Alexander Kolodin. Photo Credit: Gage Skidmore

What an incredibly tumultuous six months it has been for the residents of the Rio Verde Foothills and their pursuit of secured water supply; you can get fully up to date here. After a few head fakes and potential resolutions, it looks like finally a solution is in place.

Governor Katie Hobbs is widely assumed to sign into law HB 2561, the water security bill penned by Scottsdale Rep. Alexander Kolodin. This was after a competing bill from Rep. Gail Griffin earned a veto from Hobbs, and she strongly suggested that the legislature focus on Kolodin’s bill. There was not a veto-proof majority for Griffin’s bill, and Kolodin won out.

This bill authorizes a third party to temporarily serve the Rio Verde Foothills until water delivery company EPCOR gets legal approval to be the more permanent solution. While there is no official timeline, lawmakers are hopeful that service will start within a few months, so the community is not out of the woods just yet, but there is at least a framework of progress.

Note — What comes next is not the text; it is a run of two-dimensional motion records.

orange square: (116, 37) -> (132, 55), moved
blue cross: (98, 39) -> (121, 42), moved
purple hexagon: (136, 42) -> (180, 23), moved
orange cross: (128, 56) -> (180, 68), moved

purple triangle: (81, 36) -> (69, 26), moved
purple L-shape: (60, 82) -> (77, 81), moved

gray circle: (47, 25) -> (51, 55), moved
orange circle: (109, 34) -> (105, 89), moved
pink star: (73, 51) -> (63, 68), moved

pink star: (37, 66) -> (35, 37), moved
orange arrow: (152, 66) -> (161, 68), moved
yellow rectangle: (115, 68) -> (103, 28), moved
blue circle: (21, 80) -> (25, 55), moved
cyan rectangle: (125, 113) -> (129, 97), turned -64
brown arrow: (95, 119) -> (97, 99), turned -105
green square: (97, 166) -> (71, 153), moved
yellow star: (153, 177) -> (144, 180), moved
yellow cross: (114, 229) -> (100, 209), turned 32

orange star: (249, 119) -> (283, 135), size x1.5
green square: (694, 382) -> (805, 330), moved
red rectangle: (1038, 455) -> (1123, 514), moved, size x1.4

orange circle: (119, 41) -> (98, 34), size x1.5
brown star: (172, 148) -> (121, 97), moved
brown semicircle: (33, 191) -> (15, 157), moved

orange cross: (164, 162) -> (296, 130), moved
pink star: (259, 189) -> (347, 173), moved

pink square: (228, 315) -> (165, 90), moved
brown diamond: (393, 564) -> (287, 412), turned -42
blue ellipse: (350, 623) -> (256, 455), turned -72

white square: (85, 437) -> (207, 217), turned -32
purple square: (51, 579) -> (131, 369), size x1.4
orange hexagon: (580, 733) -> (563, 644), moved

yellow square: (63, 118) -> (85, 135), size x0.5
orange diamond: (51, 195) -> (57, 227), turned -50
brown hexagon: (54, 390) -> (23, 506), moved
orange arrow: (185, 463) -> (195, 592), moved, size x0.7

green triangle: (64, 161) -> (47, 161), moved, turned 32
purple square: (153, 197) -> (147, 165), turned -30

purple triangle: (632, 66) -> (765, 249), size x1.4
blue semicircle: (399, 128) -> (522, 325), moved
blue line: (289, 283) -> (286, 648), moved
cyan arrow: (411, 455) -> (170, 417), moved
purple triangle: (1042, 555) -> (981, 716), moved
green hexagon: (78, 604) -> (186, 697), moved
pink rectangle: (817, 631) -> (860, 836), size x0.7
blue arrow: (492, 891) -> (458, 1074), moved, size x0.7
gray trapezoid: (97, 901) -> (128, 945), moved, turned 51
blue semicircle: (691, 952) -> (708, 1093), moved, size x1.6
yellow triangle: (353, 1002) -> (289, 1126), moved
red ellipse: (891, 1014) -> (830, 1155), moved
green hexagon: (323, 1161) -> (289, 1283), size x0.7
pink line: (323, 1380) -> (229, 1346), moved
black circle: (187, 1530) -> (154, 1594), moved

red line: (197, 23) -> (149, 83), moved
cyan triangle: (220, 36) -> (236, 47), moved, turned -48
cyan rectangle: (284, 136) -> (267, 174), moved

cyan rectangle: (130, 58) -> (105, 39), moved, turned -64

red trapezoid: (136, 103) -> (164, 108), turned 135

Tensions were inflamed within the community itself over the course of the last six months, as factions formed regarding the competing bills. Sentiment generally seemed to favor Griffin’s bill, but there seems to be palpable relief that their long nightmare will soon be over.

But will it? Some might say that a permanent attachment to a private company for something as vital as water could be problematic. While this year has thus far been a very positive one for snow melt up north and as such water in our state’s main reservoirs, things are looking good in the short term. But if the drought super-cycle begins in earnest again next year or soon thereafter, the town won’t be spared from major rate hikes. Of course, this can also be said in all municipalities, but dependency on providing good profit margins for something so critical may become a pain point in the future.

But for now, a sigh of relief for people who need it. We can only hope that the timeline gets finalized soon, that politicians don’t screw this up, and that the residents can move on to less pressing concerns.